*EXERCISE DESCRIPTION*. The data below should be retyped exactly, with the pictures left out.

*AVAILABLE DATA*.
*** Block opens ***

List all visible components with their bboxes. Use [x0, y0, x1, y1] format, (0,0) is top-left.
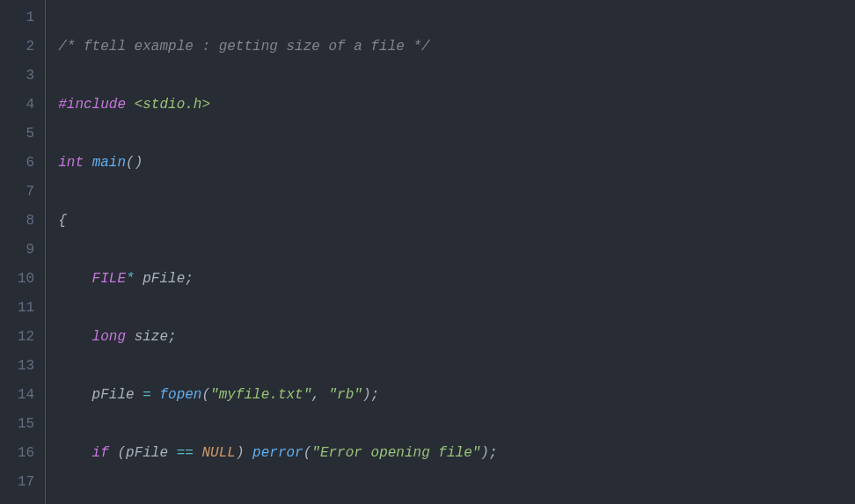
- punct: ;: [168, 329, 177, 345]
- identifier: size: [135, 329, 168, 345]
- line-number: 15: [18, 410, 34, 439]
- line-number: 6: [18, 149, 34, 178]
- identifier: pFile: [126, 445, 168, 461]
- string: "myfile.txt": [210, 387, 311, 403]
- operator: =: [142, 387, 151, 403]
- code-line: {: [58, 207, 539, 236]
- punct: (: [117, 445, 126, 461]
- punct: ;: [489, 445, 498, 461]
- comment: /* ftell example : getting size of a fil…: [58, 39, 429, 55]
- line-number: 10: [18, 265, 34, 294]
- type-keyword: FILE: [92, 271, 126, 287]
- line-number: 16: [18, 439, 34, 468]
- code-line: int main(): [58, 149, 539, 178]
- punct: (: [201, 387, 210, 403]
- code-area[interactable]: /* ftell example : getting size of a fil…: [46, 0, 539, 504]
- code-line: else: [58, 497, 539, 504]
- code-line: long size;: [58, 323, 539, 352]
- punct: ): [362, 387, 371, 403]
- line-number: 13: [18, 352, 34, 381]
- punct: ): [480, 445, 489, 461]
- identifier: pFile: [142, 271, 185, 287]
- line-number: 9: [18, 236, 34, 265]
- line-number: 12: [18, 323, 34, 352]
- line-number: 1: [18, 4, 34, 33]
- line-number: 14: [18, 381, 34, 410]
- line-number: 2: [18, 33, 34, 62]
- keyword: if: [92, 445, 109, 461]
- constant: NULL: [201, 445, 235, 461]
- punct: (): [126, 155, 142, 171]
- code-editor: 1 2 3 4 5 6 7 8 9 10 11 12 13 14 15 16 1…: [0, 0, 855, 504]
- preprocessor: #include: [58, 97, 126, 113]
- line-number: 7: [18, 178, 34, 207]
- code-line: FILE* pFile;: [58, 265, 539, 294]
- function-name: main: [92, 155, 126, 171]
- line-number: 11: [18, 294, 34, 323]
- include-header: <stdio.h>: [135, 97, 210, 113]
- line-number: 8: [18, 207, 34, 236]
- line-number: 5: [18, 120, 34, 149]
- string: "rb": [329, 387, 362, 403]
- operator: *: [126, 271, 135, 287]
- line-number: 17: [18, 468, 34, 497]
- punct: (: [303, 445, 312, 461]
- function-call: perror: [252, 445, 303, 461]
- punct: ;: [185, 271, 194, 287]
- code-line: /* ftell example : getting size of a fil…: [58, 33, 539, 62]
- type-keyword: long: [92, 329, 126, 345]
- code-line: pFile = fopen("myfile.txt", "rb");: [58, 381, 539, 410]
- function-call: fopen: [159, 387, 201, 403]
- code-line: if (pFile == NULL) perror("Error opening…: [58, 439, 539, 468]
- line-number-gutter: 1 2 3 4 5 6 7 8 9 10 11 12 13 14 15 16 1…: [0, 0, 46, 504]
- string: "Error opening file": [311, 445, 480, 461]
- code-line: #include <stdio.h>: [58, 91, 539, 120]
- type-keyword: int: [58, 155, 84, 171]
- punct: ): [236, 445, 245, 461]
- punct: ,: [311, 387, 320, 403]
- line-number: 4: [18, 91, 34, 120]
- operator: ==: [177, 445, 194, 461]
- brace: {: [58, 213, 67, 229]
- punct: ;: [371, 387, 380, 403]
- line-number: 3: [18, 62, 34, 91]
- identifier: pFile: [92, 387, 135, 403]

*** Block closes ***

*EXERCISE SOLUTION*.
List all visible components with their bboxes. Use [x0, y0, x1, y1] format, (0,0) is top-left.
- punct: ;: [168, 329, 177, 345]
- identifier: size: [135, 329, 168, 345]
- line-number: 15: [18, 410, 34, 439]
- line-number: 6: [18, 149, 34, 178]
- identifier: pFile: [126, 445, 168, 461]
- string: "myfile.txt": [210, 387, 311, 403]
- operator: =: [142, 387, 151, 403]
- code-line: {: [58, 207, 539, 236]
- punct: (: [117, 445, 126, 461]
- punct: ;: [489, 445, 498, 461]
- comment: /* ftell example : getting size of a fil…: [58, 39, 429, 55]
- line-number: 10: [18, 265, 34, 294]
- type-keyword: FILE: [92, 271, 126, 287]
- line-number: 16: [18, 439, 34, 468]
- code-line: int main(): [58, 149, 539, 178]
- punct: (: [201, 387, 210, 403]
- code-area[interactable]: /* ftell example : getting size of a fil…: [46, 0, 539, 504]
- code-line: else: [58, 497, 539, 504]
- code-line: long size;: [58, 323, 539, 352]
- punct: ): [362, 387, 371, 403]
- line-number: 13: [18, 352, 34, 381]
- punct: ): [480, 445, 489, 461]
- identifier: pFile: [142, 271, 185, 287]
- line-number: 9: [18, 236, 34, 265]
- line-number: 12: [18, 323, 34, 352]
- line-number: 1: [18, 4, 34, 33]
- line-number: 14: [18, 381, 34, 410]
- line-number: 2: [18, 33, 34, 62]
- keyword: if: [92, 445, 109, 461]
- constant: NULL: [201, 445, 235, 461]
- punct: (): [126, 155, 142, 171]
- code-editor: 1 2 3 4 5 6 7 8 9 10 11 12 13 14 15 16 1…: [0, 0, 855, 504]
- preprocessor: #include: [58, 97, 126, 113]
- line-number: 7: [18, 178, 34, 207]
- code-line: FILE* pFile;: [58, 265, 539, 294]
- function-name: main: [92, 155, 126, 171]
- line-number: 11: [18, 294, 34, 323]
- include-header: <stdio.h>: [135, 97, 210, 113]
- line-number: 8: [18, 207, 34, 236]
- line-number: 5: [18, 120, 34, 149]
- string: "rb": [329, 387, 362, 403]
- operator: *: [126, 271, 135, 287]
- line-number: 17: [18, 468, 34, 497]
- punct: (: [303, 445, 312, 461]
- function-call: perror: [252, 445, 303, 461]
- punct: ;: [185, 271, 194, 287]
- code-line: /* ftell example : getting size of a fil…: [58, 33, 539, 62]
- type-keyword: long: [92, 329, 126, 345]
- code-line: pFile = fopen("myfile.txt", "rb");: [58, 381, 539, 410]
- function-call: fopen: [159, 387, 201, 403]
- code-line: if (pFile == NULL) perror("Error opening…: [58, 439, 539, 468]
- line-number-gutter: 1 2 3 4 5 6 7 8 9 10 11 12 13 14 15 16 1…: [0, 0, 46, 504]
- string: "Error opening file": [311, 445, 480, 461]
- code-line: #include <stdio.h>: [58, 91, 539, 120]
- type-keyword: int: [58, 155, 84, 171]
- punct: ): [236, 445, 245, 461]
- punct: ,: [311, 387, 320, 403]
- line-number: 4: [18, 91, 34, 120]
- operator: ==: [177, 445, 194, 461]
- brace: {: [58, 213, 67, 229]
- punct: ;: [371, 387, 380, 403]
- line-number: 3: [18, 62, 34, 91]
- identifier: pFile: [92, 387, 135, 403]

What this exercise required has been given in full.